On ne devient cependant pas roi à partir de rien : la couronne demande un fief. Wauquiez se trouve donc une fibre locale et représente LR aux élections régionales de 2015 en Auvergne-Rhône-Alpes. Mais cette baronnie fraîchement obtenue n’est qu’une étape pour lui : dès son élection, il annonce se poser « en concurrent de l’État » et entend bien faire de la 2ème région de France une plate-forme pour ses prétentions présidentielles. Son assujettissement au patron des Républicains porte d’ailleurs ses fruits : Wauquiez devient n°2 de LR et, le naufrage de François Fillon en 2017 aidant, il obtient – enfin ! – la tête du parti. Un premier sacre donc, mais qui prend très vite une tournure amère : son rival Xavier Bertrand l’accuse de complicité avec le FN et claque la porte du parti, tandis qu’Alain Juppé prend ses distances. Bref, il semblerait que Laurent soit devenu le capitaine d’un navire à la dérive. Pris entre le Front National et les Marcheurs, coincé entre extrême-droite et nouvelle droite, le chef des Républicains ne parvient pas à se renouveler. Ses propos lors d’une conférence donné à l’EM Lyon en 2018, où son opportunisme et sa grossièreté politique apparaissent au grand jour, renforcent son impopularité. Il tente, en vain, de reprendre la ligne catholique intégriste de François Fillon en nommant tête de liste aux européennes François-Xavier Bellamy, intellectuel homophobe et anti-avortement de premier plan. Avec le succès que l’on connaît.
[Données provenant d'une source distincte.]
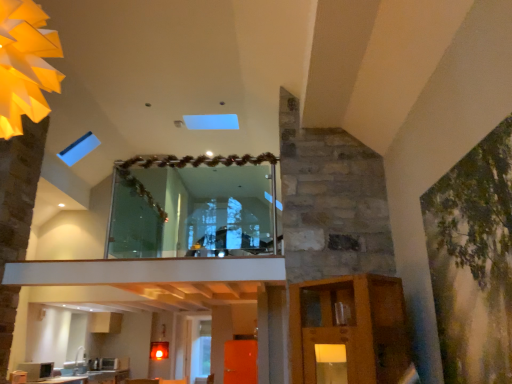 Question: Is green matte painting at right next to transparent glass door at center and touching it?

Choices:
 (A) no
 (B) yes

Answer: (A)

Question: Is green matte painting at right facing towards transparent glass door at center?

Choices:
 (A) no
 (B) yes

Answer: (A)

Question: Is the position of green matte painting at right more distant than that of transparent glass door at center?

Choices:
 (A) no
 (B) yes

Answer: (A)

Question: Considering the relative sizes of green matte painting at right and transparent glass door at center in the image provided, is green matte painting at right shorter than transparent glass door at center?

Choices:
 (A) no
 (B) yes

Answer: (B)

Question: Is green matte painting at right wider than transparent glass door at center?

Choices:
 (A) yes
 (B) no

Answer: (B)

Question: Would you say white glossy countertop at lower left is to the left or to the right of green matte painting at right in the picture?

Choices:
 (A) right
 (B) left

Answer: (B)

Question: Is white glossy countertop at lower left spatially inside green matte painting at right, or outside of it?

Choices:
 (A) outside
 (B) inside

Answer: (A)

Question: From the image's perspective, is white glossy countertop at lower left positioned above or below green matte painting at right?

Choices:
 (A) above
 (B) below

Answer: (B)

Question: From a real-world perspective, relative to green matte painting at right, is white glossy countertop at lower left vertically above or below?

Choices:
 (A) below
 (B) above

Answer: (A)

Question: From a real-world perspective, is matte black microwave at lower left physically located above or below matte yellow paper light at upper left?

Choices:
 (A) below
 (B) above

Answer: (A)

Question: Is matte black microwave at lower left wider or thinner than matte yellow paper light at upper left?

Choices:
 (A) wide
 (B) thin

Answer: (B)

Question: Is point (40, 362) closer or farther from the camera than point (13, 71)?

Choices:
 (A) farther
 (B) closer

Answer: (A)

Question: From the image's perspective, is matte black microwave at lower left positioned above or below matte yellow paper light at upper left?

Choices:
 (A) below
 (B) above

Answer: (A)

Question: Is point (41, 370) closer or farther from the camera than point (480, 167)?

Choices:
 (A) closer
 (B) farther

Answer: (B)

Question: In the image, is matte black microwave at lower left positioned in front of or behind green matte painting at right?

Choices:
 (A) front
 (B) behind

Answer: (B) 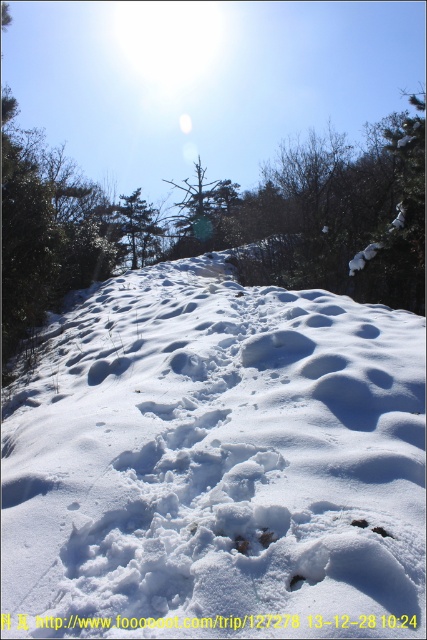 Is white fluffy snow at center to the left of green matte tree at center from the viewer's perspective?

Incorrect, white fluffy snow at center is not on the left side of green matte tree at center.

Based on the photo, is white fluffy snow at center above green matte tree at center?

Incorrect, white fluffy snow at center is not positioned above green matte tree at center.

Is point (315, 376) closer to camera compared to point (190, 200)?

Yes, it is.

Locate an element on the screen. This screenshot has width=427, height=640. white fluffy snow at center is located at coordinates tap(215, 464).

Which is more to the right, green matte tree at center or green matte tree at upper center?

Positioned to the right is green matte tree at center.

Between point (193, 220) and point (143, 262), which one is positioned behind?

Positioned behind is point (193, 220).

Where is `green matte tree at center`? green matte tree at center is located at coordinates (201, 212).

Is white fluffy snow at center in front of green matte tree at upper center?

Yes, white fluffy snow at center is in front of green matte tree at upper center.

Is point (344, 564) more distant than point (140, 237)?

No, it is in front of (140, 237).

Locate an element on the screen. white fluffy snow at center is located at coordinates (215, 464).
Le roi – le roitelet – est déchu. Wauquiez démissionne de la présidence du parti et retourne sur ses terres, penaud. Il jure, avec toute la sincérité qu’on lui connaît, de délaisser la scène politique nationale pour mieux se consacrer à sa région. Il ne reste alors que deux choses au roi sans divertissement pour qu’il puisse encore exister : le faste et l’absolutisme.
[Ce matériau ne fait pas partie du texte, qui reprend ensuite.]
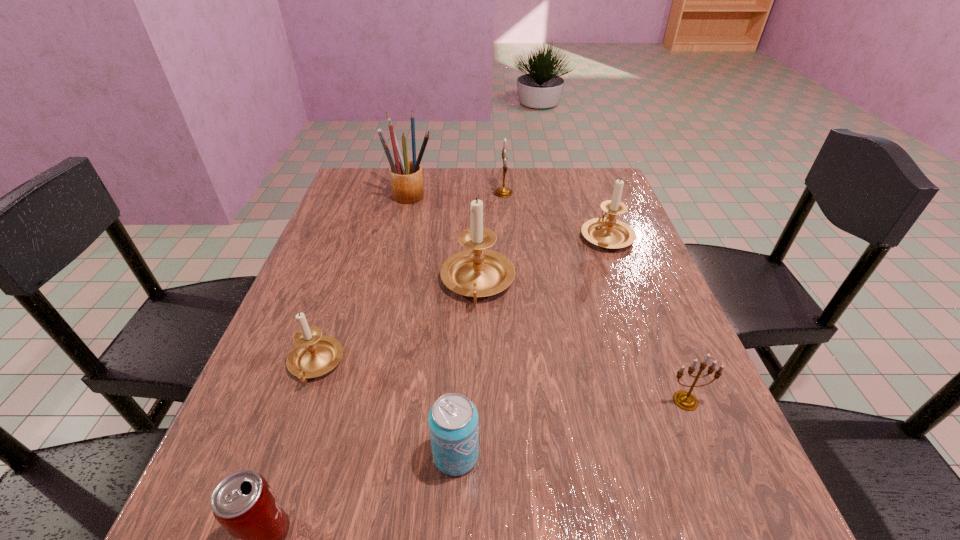 The image size is (960, 540). I want to click on the nearer gold candelabrum, so coord(685,400).

Find the location of `the right beer can`. the right beer can is located at coordinates (453, 420).

Identify the location of the seventh farthest object. This screenshot has height=540, width=960. (453, 420).

Where is `vacant space located 0.310m on the front of the brown pencil box`? The height and width of the screenshot is (540, 960). vacant space located 0.310m on the front of the brown pencil box is located at coordinates (392, 280).

I want to click on free space located 0.110m with a handle on the side of the biggest beige candle holder, so [x=477, y=357].

Identify the location of vacant area situated with a handle on the side of the second farthest candelabrum. (589, 191).

Locate an element on the screen. The height and width of the screenshot is (540, 960). vacant space located with a handle on the side of the second farthest candelabrum is located at coordinates (594, 202).

Where is `free space located 0.240m with a handle on the side of the second farthest candelabrum`? Image resolution: width=960 pixels, height=540 pixels. free space located 0.240m with a handle on the side of the second farthest candelabrum is located at coordinates (584, 175).

Where is `vacant space located 0.230m on the right of the farthest candelabrum`? The width and height of the screenshot is (960, 540). vacant space located 0.230m on the right of the farthest candelabrum is located at coordinates (591, 193).

This screenshot has height=540, width=960. What are the coordinates of `free space located with a handle on the side of the leftmost candelabrum` in the screenshot? It's located at (293, 428). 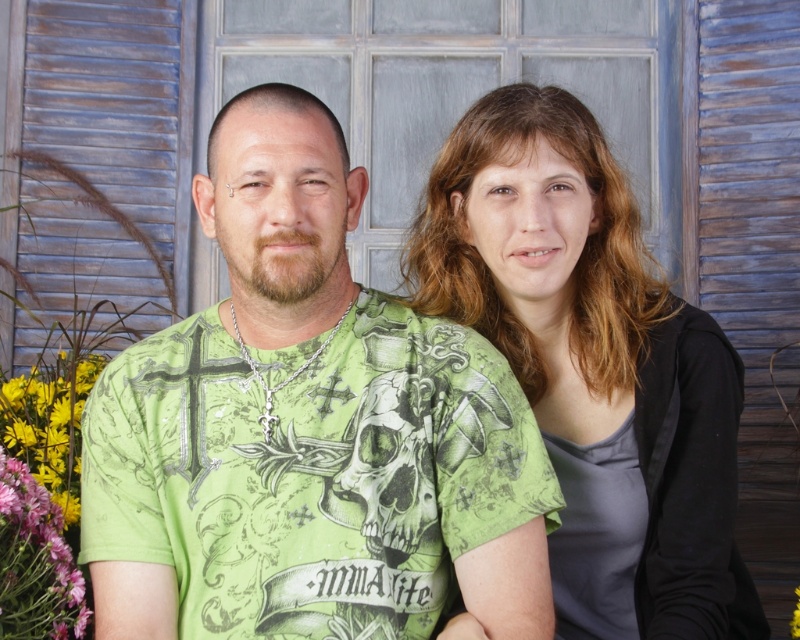 Question: Which point appears farthest from the camera in this image?

Choices:
 (A) (29, 410)
 (B) (345, 436)
 (C) (694, 634)

Answer: (A)

Question: Does matte green shirt at center have a lesser width compared to pink fabric at lower left?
Le faste d’abord, et quoi d’étonnant là-dedans ? Car monsieur Wauquiez, à l’image des souverains poudrés du temps de Versailles, aime l’apparat : il se teint les cheveux en gris pour apparaître plus mûr, ne cire pas ses chaussures avant de monter sur Paris pour avoir l’air d’un « vrai » provincial, travaillait avec un coach vocal pour retrouver son accent de Haute-Loire (lui qui a vécu toute sa vie à Paris) … le président de région sait se composer un masque. Or qui dit masque dit fête : en octobre dernier, Mediapart épinglait le « dîner des sommets » organisé par Wauquiez au frais de la région pour une bagatelle de 100 000 euros. Dans un décor somptueux – le château de La Chaize, dans le Beaujolais, propriété du millionnaire Christophe Gruy – monsieur Wauquiez s’est donné du mal pour accueillir comme il se doit ses convives : vans de luxe, apéritif au champagne et fois gras, un serveur par invité … une démesure qui n’est pas du goût de l’association Anticor, qui décernait en janvier une « casserole » au président de la région, ni de la justice, qui a perquisitionné l’hôtel de région en février. Faste aussi lorsqu’il s’agît de redorer l’image de sa seigneurie originelle, le Puy-en-Velay : ainsi, l’opposition à la région AURA s’insurgeait en 2016 contre une subvention de 300 000 euros octroyée par la région pour un projet de mise en lumière des monuments du Puy.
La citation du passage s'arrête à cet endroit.